The Pandemic Fund was officially established by its Governing Board at its inaugural meeting on September 8-9, 2022.  It was launched at a high-level event hosted by the G20 Presidency of Indonesia, on the margins of the G20 Joint Finance and Health Ministers’ Meeting on November 13, 2022, in Bali, Indonesia. 
 

The World Bank now serves as The Pandemic Fund’s trustee and hosts the Secretariat, which includes technical staff seconded from the WHO.  The Governing Board appointed a Technical Advisory Panel, chaired by the WHO, with leading world experts to assess and make recommendations to the Governing Board on the technical merits of proposals for funding, ensuring linkages to the International Health Regulations, as part of the broader global PPR architecture. 

In May 2023, the Pandemic Fund closed its first Call for Proposals, receiving 179 applications from 133 countries.

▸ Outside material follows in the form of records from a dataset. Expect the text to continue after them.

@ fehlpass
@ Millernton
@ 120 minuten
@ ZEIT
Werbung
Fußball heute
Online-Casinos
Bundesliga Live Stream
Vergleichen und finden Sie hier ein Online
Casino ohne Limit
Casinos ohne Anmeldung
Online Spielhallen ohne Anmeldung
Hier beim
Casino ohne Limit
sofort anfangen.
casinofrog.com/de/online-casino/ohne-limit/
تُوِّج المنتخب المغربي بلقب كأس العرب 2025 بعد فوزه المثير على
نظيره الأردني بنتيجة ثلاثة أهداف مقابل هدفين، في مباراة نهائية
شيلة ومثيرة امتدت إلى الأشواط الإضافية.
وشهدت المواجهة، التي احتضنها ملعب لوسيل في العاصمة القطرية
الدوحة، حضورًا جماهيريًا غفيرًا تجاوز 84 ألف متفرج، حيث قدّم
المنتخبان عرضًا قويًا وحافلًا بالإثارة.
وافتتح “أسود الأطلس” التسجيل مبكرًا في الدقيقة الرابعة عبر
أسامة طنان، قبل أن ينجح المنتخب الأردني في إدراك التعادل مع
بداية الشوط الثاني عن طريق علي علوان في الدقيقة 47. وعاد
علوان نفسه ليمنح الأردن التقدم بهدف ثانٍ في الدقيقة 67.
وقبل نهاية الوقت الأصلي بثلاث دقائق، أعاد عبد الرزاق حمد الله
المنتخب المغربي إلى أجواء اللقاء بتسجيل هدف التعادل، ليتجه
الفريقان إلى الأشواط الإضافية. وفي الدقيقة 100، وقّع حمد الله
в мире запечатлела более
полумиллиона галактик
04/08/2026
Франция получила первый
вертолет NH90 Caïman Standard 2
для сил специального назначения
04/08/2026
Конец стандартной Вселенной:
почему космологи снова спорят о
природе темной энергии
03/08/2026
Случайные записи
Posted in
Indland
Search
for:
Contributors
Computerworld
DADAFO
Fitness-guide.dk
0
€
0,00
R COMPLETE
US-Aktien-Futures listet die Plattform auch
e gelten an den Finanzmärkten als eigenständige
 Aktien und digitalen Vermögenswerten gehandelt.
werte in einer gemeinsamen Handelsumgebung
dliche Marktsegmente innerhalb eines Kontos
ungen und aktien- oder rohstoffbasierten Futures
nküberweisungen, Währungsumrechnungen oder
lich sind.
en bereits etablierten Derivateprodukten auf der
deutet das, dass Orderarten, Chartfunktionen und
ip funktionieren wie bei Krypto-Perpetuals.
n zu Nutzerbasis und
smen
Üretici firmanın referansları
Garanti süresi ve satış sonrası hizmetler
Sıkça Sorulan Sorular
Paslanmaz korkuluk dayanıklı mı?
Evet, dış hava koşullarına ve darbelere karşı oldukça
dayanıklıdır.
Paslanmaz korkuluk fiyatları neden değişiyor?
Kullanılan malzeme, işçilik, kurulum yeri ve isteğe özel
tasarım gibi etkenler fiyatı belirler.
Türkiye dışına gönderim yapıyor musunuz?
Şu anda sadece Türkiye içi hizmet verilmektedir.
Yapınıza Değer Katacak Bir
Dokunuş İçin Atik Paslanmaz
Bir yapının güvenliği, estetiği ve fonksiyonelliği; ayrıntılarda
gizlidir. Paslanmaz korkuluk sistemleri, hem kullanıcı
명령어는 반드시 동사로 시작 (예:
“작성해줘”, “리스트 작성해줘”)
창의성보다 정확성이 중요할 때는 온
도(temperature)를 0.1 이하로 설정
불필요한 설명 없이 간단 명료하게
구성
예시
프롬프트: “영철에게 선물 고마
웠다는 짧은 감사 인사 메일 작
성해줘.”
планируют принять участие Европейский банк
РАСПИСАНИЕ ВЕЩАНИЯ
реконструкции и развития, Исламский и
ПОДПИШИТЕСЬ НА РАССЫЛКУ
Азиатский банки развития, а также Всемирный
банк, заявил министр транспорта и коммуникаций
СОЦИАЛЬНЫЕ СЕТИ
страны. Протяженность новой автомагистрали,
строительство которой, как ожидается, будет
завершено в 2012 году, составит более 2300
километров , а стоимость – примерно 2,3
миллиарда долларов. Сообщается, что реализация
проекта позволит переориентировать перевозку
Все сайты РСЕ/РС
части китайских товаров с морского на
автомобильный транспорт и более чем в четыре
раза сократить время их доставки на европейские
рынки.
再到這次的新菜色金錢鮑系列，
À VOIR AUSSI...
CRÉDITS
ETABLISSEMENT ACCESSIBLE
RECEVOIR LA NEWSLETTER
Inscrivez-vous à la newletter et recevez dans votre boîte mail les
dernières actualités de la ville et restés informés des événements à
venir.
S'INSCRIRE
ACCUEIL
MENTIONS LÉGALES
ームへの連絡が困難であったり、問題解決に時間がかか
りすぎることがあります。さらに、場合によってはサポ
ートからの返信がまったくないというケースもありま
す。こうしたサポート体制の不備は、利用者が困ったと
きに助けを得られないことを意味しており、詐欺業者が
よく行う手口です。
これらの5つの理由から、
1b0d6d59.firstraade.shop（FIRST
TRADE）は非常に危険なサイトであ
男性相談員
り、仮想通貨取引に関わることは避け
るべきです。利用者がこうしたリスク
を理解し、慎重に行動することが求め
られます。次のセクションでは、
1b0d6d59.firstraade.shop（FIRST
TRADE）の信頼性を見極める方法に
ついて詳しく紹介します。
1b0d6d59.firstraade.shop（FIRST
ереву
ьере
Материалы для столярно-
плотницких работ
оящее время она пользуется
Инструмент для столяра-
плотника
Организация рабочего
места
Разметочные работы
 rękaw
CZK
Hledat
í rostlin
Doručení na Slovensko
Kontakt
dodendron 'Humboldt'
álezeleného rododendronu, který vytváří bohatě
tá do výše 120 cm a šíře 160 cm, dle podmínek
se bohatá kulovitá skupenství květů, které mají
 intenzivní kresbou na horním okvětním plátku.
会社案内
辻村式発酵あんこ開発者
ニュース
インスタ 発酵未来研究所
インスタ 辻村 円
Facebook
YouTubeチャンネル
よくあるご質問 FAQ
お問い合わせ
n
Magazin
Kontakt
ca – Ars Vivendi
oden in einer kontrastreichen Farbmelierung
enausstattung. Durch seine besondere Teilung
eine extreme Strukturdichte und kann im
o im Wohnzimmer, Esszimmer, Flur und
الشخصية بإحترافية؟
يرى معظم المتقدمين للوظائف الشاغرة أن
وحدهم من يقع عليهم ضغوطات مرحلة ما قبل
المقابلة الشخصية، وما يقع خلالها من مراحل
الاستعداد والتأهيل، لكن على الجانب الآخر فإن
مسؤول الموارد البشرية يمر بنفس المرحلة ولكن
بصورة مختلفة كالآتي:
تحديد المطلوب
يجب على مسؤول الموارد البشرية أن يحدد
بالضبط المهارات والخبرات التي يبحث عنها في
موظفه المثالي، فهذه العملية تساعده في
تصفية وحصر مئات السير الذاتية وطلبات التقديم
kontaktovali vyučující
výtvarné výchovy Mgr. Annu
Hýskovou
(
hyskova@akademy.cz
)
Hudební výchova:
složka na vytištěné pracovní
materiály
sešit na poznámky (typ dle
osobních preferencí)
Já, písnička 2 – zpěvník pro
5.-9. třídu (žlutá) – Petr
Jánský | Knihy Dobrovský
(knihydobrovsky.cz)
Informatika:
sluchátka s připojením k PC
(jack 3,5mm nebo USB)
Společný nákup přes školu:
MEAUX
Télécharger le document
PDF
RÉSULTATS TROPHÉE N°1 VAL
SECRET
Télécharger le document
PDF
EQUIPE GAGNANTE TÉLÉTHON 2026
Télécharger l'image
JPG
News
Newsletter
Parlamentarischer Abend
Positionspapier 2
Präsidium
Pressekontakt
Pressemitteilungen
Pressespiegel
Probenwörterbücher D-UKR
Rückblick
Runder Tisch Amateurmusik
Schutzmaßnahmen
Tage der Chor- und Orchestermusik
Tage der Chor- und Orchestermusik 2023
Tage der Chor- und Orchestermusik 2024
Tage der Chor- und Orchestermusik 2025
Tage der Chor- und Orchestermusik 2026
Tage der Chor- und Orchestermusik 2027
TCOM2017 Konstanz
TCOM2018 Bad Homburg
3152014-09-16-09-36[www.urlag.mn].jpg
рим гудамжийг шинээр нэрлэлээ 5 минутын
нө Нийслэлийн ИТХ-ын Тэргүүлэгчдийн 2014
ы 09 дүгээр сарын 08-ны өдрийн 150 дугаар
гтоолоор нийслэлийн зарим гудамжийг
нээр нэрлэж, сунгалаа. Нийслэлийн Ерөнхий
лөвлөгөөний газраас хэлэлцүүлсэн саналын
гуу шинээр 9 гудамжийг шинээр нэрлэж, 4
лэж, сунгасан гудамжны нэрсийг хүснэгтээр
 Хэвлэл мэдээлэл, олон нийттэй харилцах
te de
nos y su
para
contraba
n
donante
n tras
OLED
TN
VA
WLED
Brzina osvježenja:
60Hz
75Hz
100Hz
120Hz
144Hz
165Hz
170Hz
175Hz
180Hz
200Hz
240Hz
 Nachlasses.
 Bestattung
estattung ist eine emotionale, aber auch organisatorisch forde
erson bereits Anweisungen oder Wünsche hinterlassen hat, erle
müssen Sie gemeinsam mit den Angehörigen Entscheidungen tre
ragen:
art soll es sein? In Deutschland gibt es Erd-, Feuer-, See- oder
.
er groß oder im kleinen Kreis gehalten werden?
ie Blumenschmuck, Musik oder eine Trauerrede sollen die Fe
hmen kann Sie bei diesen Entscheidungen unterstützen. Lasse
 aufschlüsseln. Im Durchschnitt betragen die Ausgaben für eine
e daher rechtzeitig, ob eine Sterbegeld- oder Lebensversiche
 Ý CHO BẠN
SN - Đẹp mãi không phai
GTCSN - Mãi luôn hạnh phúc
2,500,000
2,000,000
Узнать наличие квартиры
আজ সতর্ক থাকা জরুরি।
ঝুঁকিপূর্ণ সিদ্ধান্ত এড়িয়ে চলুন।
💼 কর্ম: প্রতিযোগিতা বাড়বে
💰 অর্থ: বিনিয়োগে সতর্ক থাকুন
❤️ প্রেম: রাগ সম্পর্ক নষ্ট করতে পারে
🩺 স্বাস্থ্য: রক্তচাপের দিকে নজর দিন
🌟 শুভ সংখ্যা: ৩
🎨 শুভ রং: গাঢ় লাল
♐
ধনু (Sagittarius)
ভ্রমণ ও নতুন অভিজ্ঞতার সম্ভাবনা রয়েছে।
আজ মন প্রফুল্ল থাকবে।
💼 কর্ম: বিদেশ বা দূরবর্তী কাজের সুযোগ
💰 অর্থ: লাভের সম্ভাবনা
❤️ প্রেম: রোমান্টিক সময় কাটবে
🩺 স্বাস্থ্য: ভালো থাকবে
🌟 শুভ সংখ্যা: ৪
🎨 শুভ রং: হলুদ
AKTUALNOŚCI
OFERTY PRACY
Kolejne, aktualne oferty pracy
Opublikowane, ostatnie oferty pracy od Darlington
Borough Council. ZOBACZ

On July 19, 2023, the Pandemic Fund’s Governing Board awarded a first round of grants totaling US$338 million that will mobilize over $2 billion to help 37 countries strengthen their capacity to prevent, prepare for, and respond to pandemics. Over 30% of the grants allocated are for projects in sub-Saharan Africa and over 75% of the projects supported by the first Call are in low and lower-middle income countries. The selected projects will receive funding to strengthen disease surveillance and early warning, laboratory systems, and human resources.
 

Avoiding future pandemics requires investing substantially more in prevention, preparedness, and response.  These investments, which could target gaps in surveillance, laboratory capacity, risk communication, zoonotic disease, risk management and more, will help avert the much larger costs that the world would incur in a future pandemic.  The Fund also aims to bring additional, dedicated resources, incentivize countries to increase investments, enhance coordination among partners, and serve as a platform for advocacy. It will also help to focus and sustain much-needed high-level attention on strengthening health systems while complementing existing mechanisms, engaging other key organizations and supporting regional initiatives that bring countries together.